Sechzehntes Kapitel: Zwei Mädchen und zwei Paviane stoßen unsern Reisenden auf. Wie's ihnen bei den Wilden, die Langohren genamst, ergeht
    Kandide war mit seinem Bedienten schon über die Grenze, und noch krähte im Lager nicht Hund noch Hahn über des teutschen Jesuiten Tod. Der flinke Kakambo hatte seinen Mantelsack mit Pumpernickel, Schokolad, Schinken, Knackwurst, Obst und einigen Maßen Wein gar wohl bespickt. Sie waren schon ziemlich tief in einem wildfremden, ganz ungebahnten Lande, als sie eine schöne Wiese vor sich liegen sahen, von vielen Bächen durchschnitten. Hier ließen sie ihre Gäule weiden, und Kakambo tat seinem Herrn den Vorschlag, zu essen, und ging ihm mit gutem Beispiel vor.

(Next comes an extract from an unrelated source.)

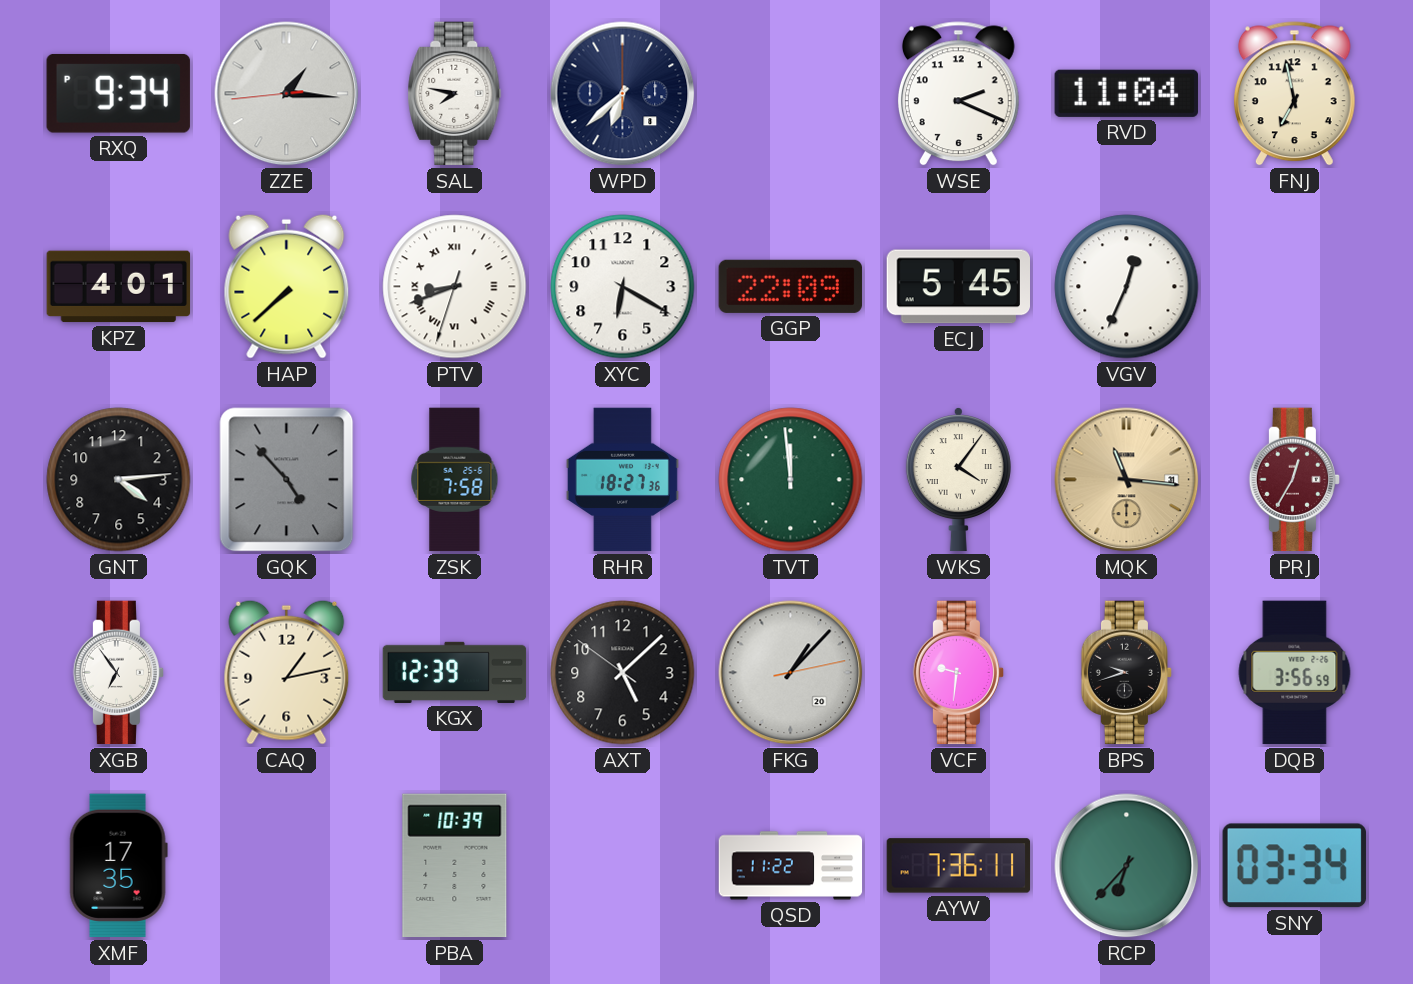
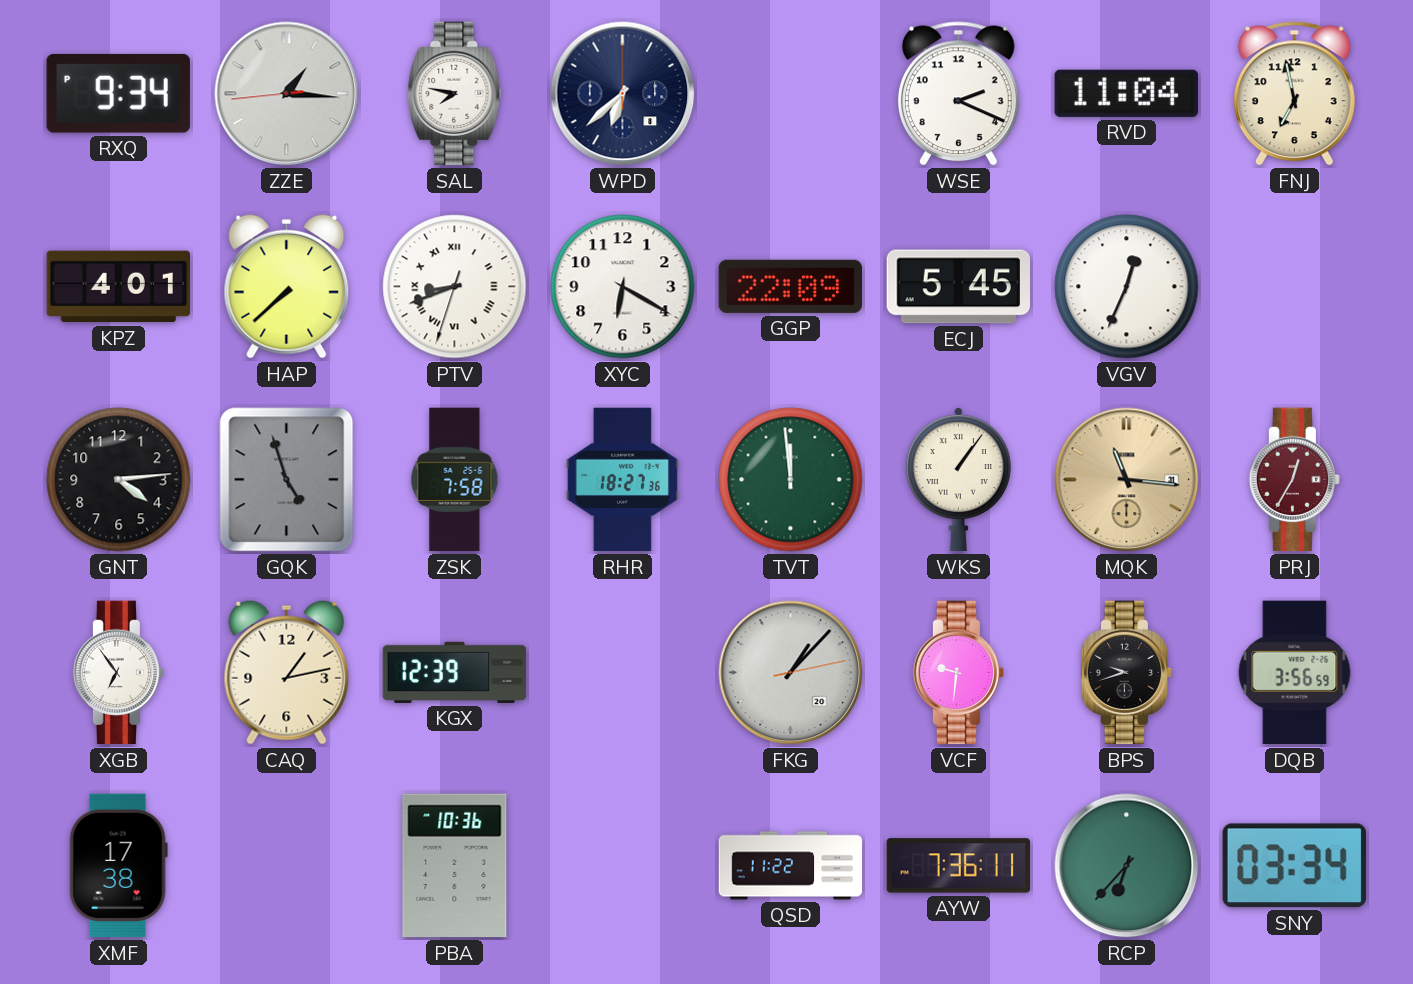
GQK: 4:53 -> 4:57
WKS: 4:06 -> 1:06
AXT: 5:07 -> none
XMF: 17:35 -> 17:38
PBA: 10:39 -> 10:36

    Ich, Schinken essen, Kakambo, und habe den Sohn des Herrn Barons erschlagen; darf meine Kunegunde in meinem Leben nicht wiedersehn! Wozu hülf es, ein elendes Leben zu fristen, das ich fern von meiner Geliebten in Reu' und Verzweiflung zubringen muß. Und überdem, wie wird das Journal zu Trévoux mir mitspielen, wenn selbiges es erfährt.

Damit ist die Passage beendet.